Proteins are inherently dynamic, and this property is critical for the allostery they exhibit. This means that it is possible to use small molecules to both activate and inhibit protein function at a distance from the active site. We are using an integrative chemical biology approach to characterize the allosteric circuitry of inflammatory and apoptotic caspases.

One goal is to develop allosteric activators of the apoptotic caspases (-3, -6, -7, -8 and -9) so that we may trigger each selectively and understand their roles in apoptosis and other non-apoptotic functions such as stem cell differentiation. Not only will these compounds be important as tools, but also as potential drug leads for cancer treatment.

Active sites of enzymes frequently pose problems in yielding drug-like chemotypes, and often the specificity profiles of homologs overlap. Such is the case for the apoptotic and inflammatory caspases. There are no selective compounds available which allow us to dissect apart their roles in driving pro-inflammatory and pro-apoptotic protein processing. For example, we are interested in developing allosteric inhibitors for the inflammatory caspases (-1, and -5) and the apoptotic caspases (-3 and -7) in order to better understand their importance in driving innate immune and apoptotic functions.

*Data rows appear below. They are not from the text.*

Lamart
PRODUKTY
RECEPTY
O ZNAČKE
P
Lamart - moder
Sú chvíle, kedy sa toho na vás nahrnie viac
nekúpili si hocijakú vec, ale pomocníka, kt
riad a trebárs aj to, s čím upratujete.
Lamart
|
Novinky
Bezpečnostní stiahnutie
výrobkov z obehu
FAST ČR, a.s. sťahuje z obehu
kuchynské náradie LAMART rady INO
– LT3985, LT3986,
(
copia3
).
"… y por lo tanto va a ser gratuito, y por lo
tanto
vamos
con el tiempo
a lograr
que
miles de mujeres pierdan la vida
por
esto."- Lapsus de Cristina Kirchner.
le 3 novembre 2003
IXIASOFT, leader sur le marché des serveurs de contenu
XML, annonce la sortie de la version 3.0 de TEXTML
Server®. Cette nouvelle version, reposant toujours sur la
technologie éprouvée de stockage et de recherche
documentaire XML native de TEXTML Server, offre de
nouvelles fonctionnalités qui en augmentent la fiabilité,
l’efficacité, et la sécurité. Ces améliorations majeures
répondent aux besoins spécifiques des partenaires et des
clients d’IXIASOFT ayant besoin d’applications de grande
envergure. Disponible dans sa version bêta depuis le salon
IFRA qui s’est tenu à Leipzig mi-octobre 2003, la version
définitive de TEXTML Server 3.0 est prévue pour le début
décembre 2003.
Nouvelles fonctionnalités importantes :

We have employed a powerful site-directed screening method called disulfide-trapping, or tethering, that has allowed us to identify specific inhibitors for caspase-1 that bind to a cysteine in a cavity about 15 Å from the active site. Structural studies show that the compounds trap a natural “off” state of matured caspase-1. These allosteric inhibitors are reversible and highly selective for caspase-1 over caspases–5. Mutational and kinetic analysis show that there is a critical hydrogen-bonding circuit that radiates from this allosteric site to the active sites and that the protease exhibits positive cooperativity that is unique among proteases.

We hypothesize that this allosteric transition and cavity are commonly held in the caspase family. We are now using these compounds to trap specific allosteric transitions in caspases that can be visualized by x-ray crystallography and studied by mutational methods. This will enable identification of common features that control the allosteric circuitry in this highly regulated enzyme family. These studies are providing better validation of these enzymes as potential drug targets for inflammatory diseases, and fully characterizing a novel allosteric site that may be more suitable than the active site for drug discovery efforts.